» WHAT THE TASK ASKS
Every record below should be written out exactly; pictures stay out.

» INFORMATION SHOWN
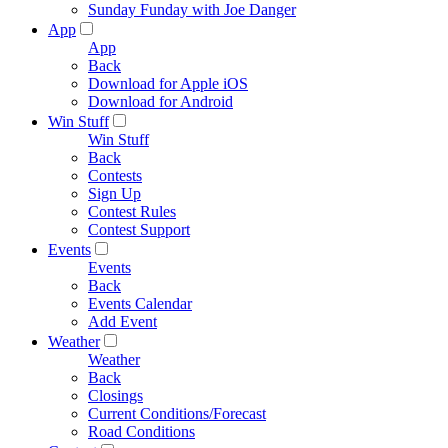
Sunday Funday with Joe Danger
App
App
Back
Download for Apple iOS
Download for Android
Win Stuff
Win Stuff
Back
Contests
Sign Up
Contest Rules
Contest Support
Events
Events
Back
Events Calendar
Add Event
Weather
Weather
Back
Closings
Current Conditions/Forecast
Road Conditions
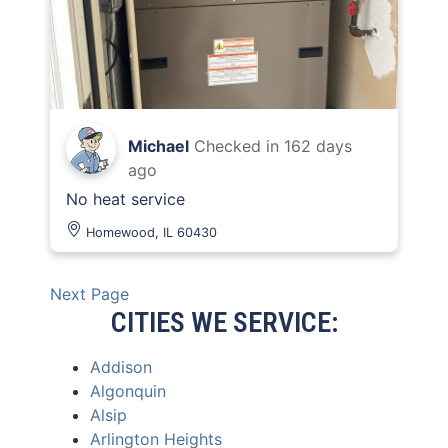
Michael
Checked in
162 days
ago
No heat service
Homewood, IL 60430
Next Page
CITIES WE SERVICE:
Addison
Algonquin
Alsip
Arlington Heights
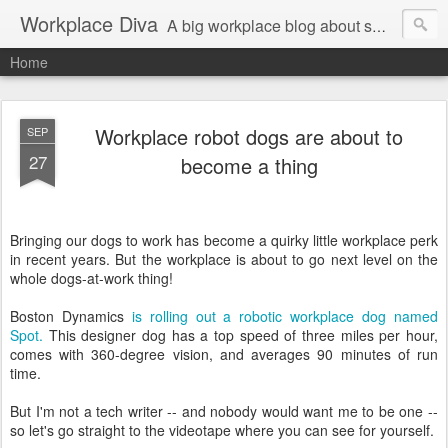
Workplace Diva
A big workplace blog about small workplace problems.
Home
Workplace robot dogs are about to
SEP
27
become a thing
Bringing our dogs to work has become a quirky little workplace perk
in recent years. But the workplace is about to go next level on the
whole dogs-at-work thing!
Boston Dynamics
is rolling out a robotic workplace dog named
Spot.
This designer dog has a top speed of three miles per hour,
comes with 360-degree vision, and averages 90 minutes of run
time.
But I'm not a tech writer -- and nobody would want me to be one --
so let's go straight to the videotape where you can see for yourself.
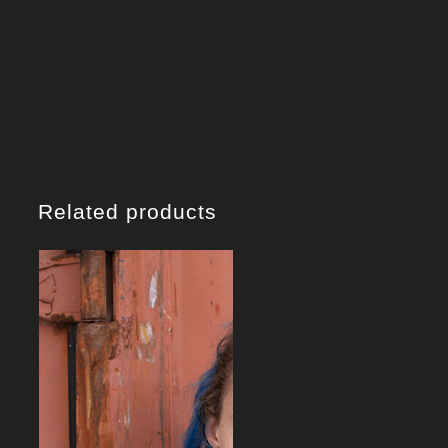
Related products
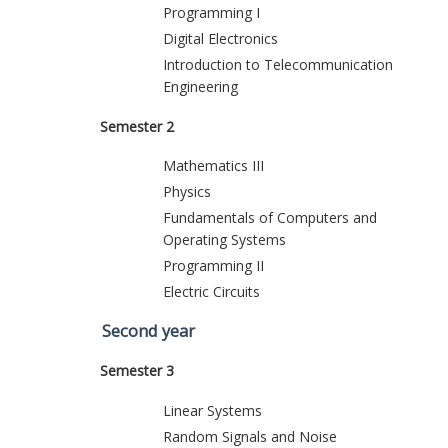
Programming I
Digital Electronics
Introduction to Telecommunication
Engineering
Semester 2
Mathematics III
Physics
Fundamentals of Computers and
Operating Systems
Programming II
Electric Circuits
Second year
Semester 3
Linear Systems
Random Signals and Noise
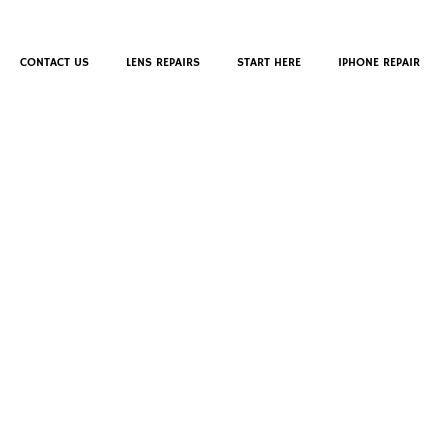
CONTACT US
LENS REPAIRS
START HERE
IPHONE REPAIR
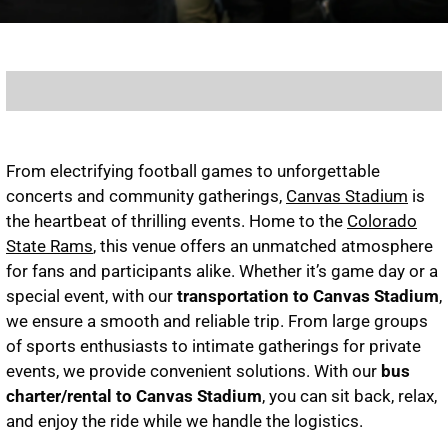
From electrifying football games to unforgettable
concerts and community gatherings,
Canvas Stadium
is
the heartbeat of thrilling events. Home to the
Colorado
State Rams
, this venue offers an unmatched atmosphere
for fans and participants alike. Whether it’s game day or a
special event, with our
transportation to Canvas Stadium
,
we ensure a smooth and reliable trip. From large groups
of sports enthusiasts to intimate gatherings for private
events, we provide convenient solutions. With our
bus
charter/rental to Canvas Stadium
, you can sit back, relax,
and enjoy the ride while we handle the logistics.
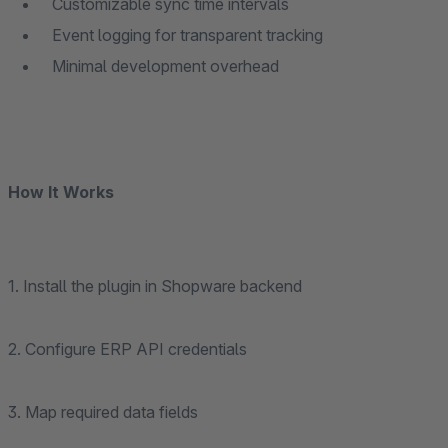
Customizable sync time intervals
Event logging for transparent tracking
Minimal development overhead
How It Works
1. Install the plugin in Shopware backend
2. Configure ERP API credentials
3. Map required data fields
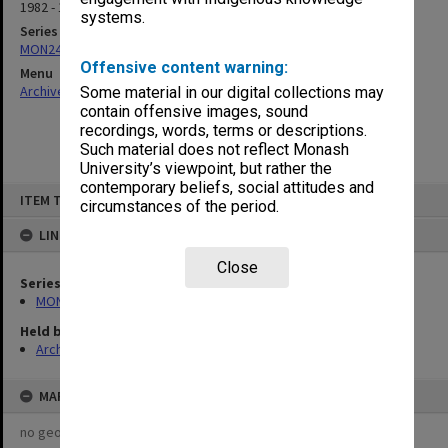
1982 - 1991
systems.
Series
MON243: Agenda and minutes of meetings
Offensive content warning:
Menu
Archives Collections
|
Browse non-digitised items
Some material in our digital collections may
contain offensive images, sound
recordings, words, terms or descriptions.
Such material does not reflect Monash
University’s viewpoint, but rather the
contemporary beliefs, social attitudes and
Skip
ITEM TYPE: ITEM
to
circumstances of the period.
content
LINKED TO
Close
Series
MON243: Agenda and minutes of meetings
Held by
Archives
MAP
no geotags or polygons yet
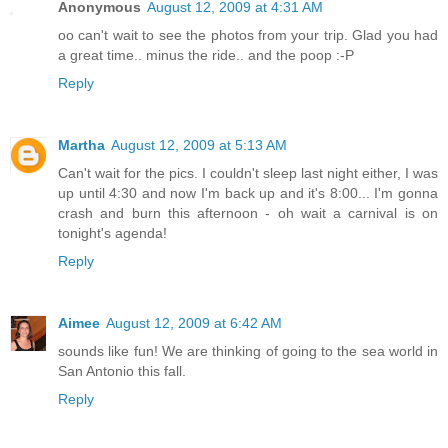
Anonymous
August 12, 2009 at 4:31 AM
oo can't wait to see the photos from your trip. Glad you had
a great time.. minus the ride.. and the poop :-P
Reply
Martha
August 12, 2009 at 5:13 AM
Can't wait for the pics. I couldn't sleep last night either, I was
up until 4:30 and now I'm back up and it's 8:00... I'm gonna
crash and burn this afternoon - oh wait a carnival is on
tonight's agenda!
Reply
Aimee
August 12, 2009 at 6:42 AM
sounds like fun! We are thinking of going to the sea world in
San Antonio this fall.
Reply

» FINAL ANSWER
Sunday Funday with Joe Danger
App
App
Back
Download for Apple iOS
Download for Android
Win Stuff
Win Stuff
Back
Contests
Sign Up
Contest Rules
Contest Support
Events
Events
Back
Events Calendar
Add Event
Weather
Weather
Back
Closings
Current Conditions/Forecast
Road Conditions
Michael
Checked in
162 days
ago
No heat service
Homewood, IL 60430
Next Page
CITIES WE SERVICE:
Addison
Algonquin
Alsip
Arlington Heights
Workplace Diva
A big workplace blog about small workplace problems.
Home
Workplace robot dogs are about to
SEP
27
become a thing
Bringing our dogs to work has become a quirky little workplace perk
in recent years. But the workplace is about to go next level on the
whole dogs-at-work thing!
Boston Dynamics
is rolling out a robotic workplace dog named
Spot.
This designer dog has a top speed of three miles per hour,
comes with 360-degree vision, and averages 90 minutes of run
time.
But I'm not a tech writer -- and nobody would want me to be one --
so let's go straight to the videotape where you can see for yourself.
Related products
Programming I
Digital Electronics
Introduction to Telecommunication
Engineering
Semester 2
Mathematics III
Physics
Fundamentals of Computers and
Operating Systems
Programming II
Electric Circuits
Second year
Semester 3
Linear Systems
Random Signals and Noise
CONTACT US
LENS REPAIRS
START HERE
IPHONE REPAIR
From electrifying football games to unforgettable
concerts and community gatherings,
Canvas Stadium
is
the heartbeat of thrilling events. Home to the
Colorado
State Rams
, this venue offers an unmatched atmosphere
for fans and participants alike. Whether it’s game day or a
special event, with our
transportation to Canvas Stadium
,
we ensure a smooth and reliable trip. From large groups
of sports enthusiasts to intimate gatherings for private
events, we provide convenient solutions. With our
bus
charter/rental to Canvas Stadium
, you can sit back, relax,
and enjoy the ride while we handle the logistics.
Customizable sync time intervals
Event logging for transparent tracking
Minimal development overhead
How It Works
1. Install the plugin in Shopware backend
2. Configure ERP API credentials
3. Map required data fields
1982 - 1991
systems.
Series
MON243: Agenda and minutes of meetings
Offensive content warning:
Menu
Archives Collections
|
Browse non-digitised items
Some material in our digital collections may
contain offensive images, sound
recordings, words, terms or descriptions.
Such material does not reflect Monash
University’s viewpoint, but rather the
contemporary beliefs, social attitudes and
Skip
ITEM TYPE: ITEM
to
circumstances of the period.
content
LINKED TO
Close
Series
MON243: Agenda and minutes of meetings
Held by
Archives
MAP
no geotags or polygons yet
Anonymous
August 12, 2009 at 4:31 AM
oo can't wait to see the photos from your trip. Glad you had
a great time.. minus the ride.. and the poop :-P
Reply
Martha
August 12, 2009 at 5:13 AM
Can't wait for the pics. I couldn't sleep last night either, I was
up until 4:30 and now I'm back up and it's 8:00... I'm gonna
crash and burn this afternoon - oh wait a carnival is on
tonight's agenda!
Reply
Aimee
August 12, 2009 at 6:42 AM
sounds like fun! We are thinking of going to the sea world in
San Antonio this fall.
Reply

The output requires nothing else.